- Your objective: Copy every line from the data below in which the string "Мужские" can be found.

Content starts

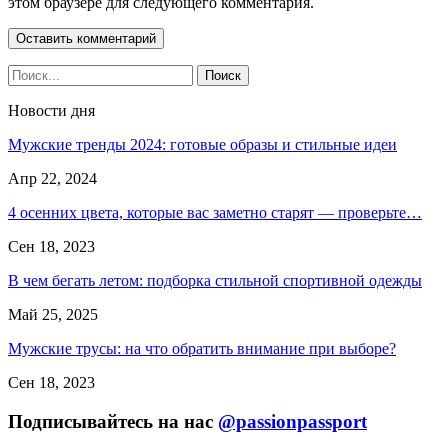
этом браузере для следующего комментария.
Новости дня
Мужские тренды 2024: готовые образы и стильные идеи
Апр 22, 2024
4 осенних цвета, которые вас заметно старят — проверьте…
Сен 18, 2023
В чем бегать летом: подборка стильной спортивной одежды
Май 25, 2025
Мужские трусы: на что обратить внимание при выборе?
Сен 18, 2023
Подписывайтесь на нас
@passionpassport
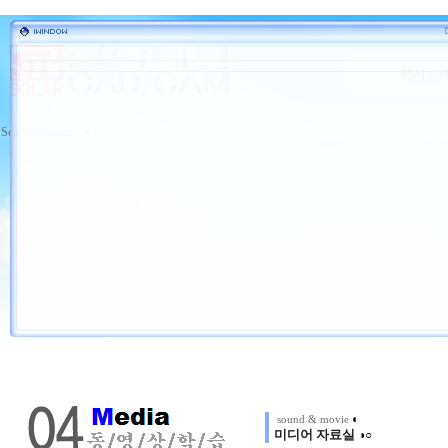
Select Language
▼
◐
sound & movie
미디어 자료실
◑○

Content ends

- Task result:
Мужские тренды 2024: готовые образы и стильные идеи
Мужские трусы: на что обратить внимание при выборе?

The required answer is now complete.